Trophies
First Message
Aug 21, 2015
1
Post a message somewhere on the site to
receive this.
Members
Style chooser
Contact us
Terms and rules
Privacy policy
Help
------------------------------------
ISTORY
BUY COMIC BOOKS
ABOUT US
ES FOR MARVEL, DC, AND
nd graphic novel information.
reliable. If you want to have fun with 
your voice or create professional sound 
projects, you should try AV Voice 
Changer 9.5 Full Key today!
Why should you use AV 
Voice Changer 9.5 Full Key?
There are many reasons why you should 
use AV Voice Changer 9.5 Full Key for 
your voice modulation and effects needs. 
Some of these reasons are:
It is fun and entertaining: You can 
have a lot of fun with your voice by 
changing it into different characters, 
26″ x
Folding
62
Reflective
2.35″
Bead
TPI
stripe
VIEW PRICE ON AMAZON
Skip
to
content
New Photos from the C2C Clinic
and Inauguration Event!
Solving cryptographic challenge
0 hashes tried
------------------------------------
TASK DIRECTIONS. Reproduce each line of the entries in which the word "Changer" is found.

SOLVED EXERCISE.
Changer 9.5 Full Key today!
Voice Changer 9.5 Full Key?
use AV Voice Changer 9.5 Full Key for 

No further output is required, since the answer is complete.